Each dictionary entry represents the email sent by one employee. Thus, the first entry tells us Mike Grigsby sent email to Louise Kitchen, Scott Neal, and Kenneth Lay. Each employee is represented by a string that uniquely identifies them (their names). Thus, this dictionary relates strings to lists of strings (Pythonistas say it maps strings to lists of strings). The strings before the colons are the keys, and the lists after the colon are the values. Any hashable object can be the key of a dictionary; we’re not going to define hashable here, but the concept hashable has a close connection to the concept immutable; lists of strings are mutable and cannot be dictionary keys, while tuples of strings are immutable and can be; strings are also immutable and can also be dictionary keys. In this course, we will limit our use of dictionary keys to strings, tuples of strings, and numbers.
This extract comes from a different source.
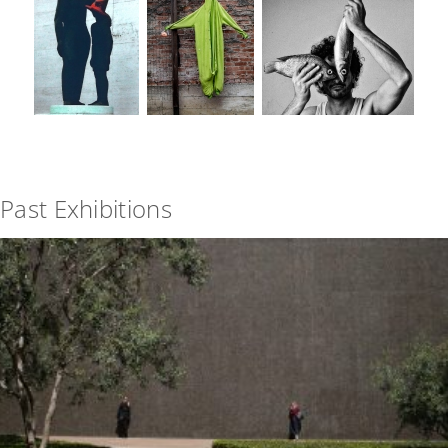
Past Exhibitions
Most often our dictionary keys will be strings. We will use all kinds of objects as values.

>>> X = {'x':42, 'y': 3.14, 'z':7}
>>> Y = {1:2, 3:4}
>>> Z = {}

There is an alternative syntax for creating dictionaries:

>>> L = dict(x=42,y=3.14,z=7)

We will return to this feature when we discuss keyword arguments for functions, which this is a special case of.
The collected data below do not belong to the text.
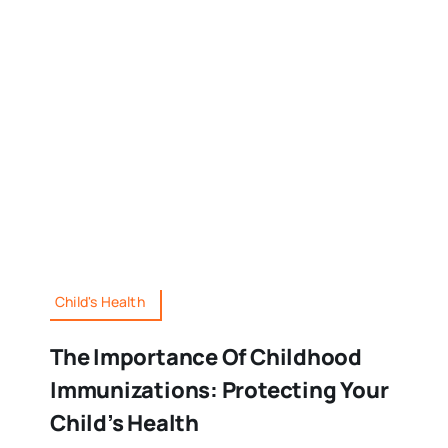
Child's Health
The Importance Of Childhood
Immunizations: Protecting Your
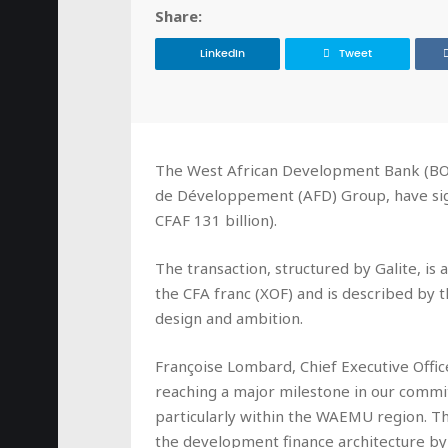
Share:
LinkedIn
Tweet
The West African Development Bank (BOA
de Développement (AFD) Group, have sig
CFAF 131 billion).
The transaction, structured by Galite, i
the CFA franc (XOF) and is described by the
design and ambition.
Françoise Lombard, Chief Executive Offic
reaching a major milestone in our commi
particularly within the WAEMU region. Th
the development finance architecture by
Anything can be a value in a dictionary, including dictionaries and lists. Dictionaries can also be elements in lists:

>>> Double = [{'x':42,'y': 3.14, 'z':7},{1:2,3:4},{'w':14}]
>>> Double[0]
{'y': 3.1400000000000001, 'x': 42, 'z': 7}

This means to retrieve the value 42 for the key x, we can do:

>>> FirstDict = Double[0]
>>> FirstDict['x']
42

But Python allows any expression which has a Dictionary as its value to be followed by [key]. It is much more convenient and Pythonic to do this in one step:

>>> Double[0]['x']
42

3.4.4.1. Bundling information

A dictionary can be used to collect various attributes of an object. For example:

dd = dict(name = 'Mark Gawron',
          language = 'Python',
          favorite_tv_show = 'Monty Python',
          favorite_dessert = 'Apple pie')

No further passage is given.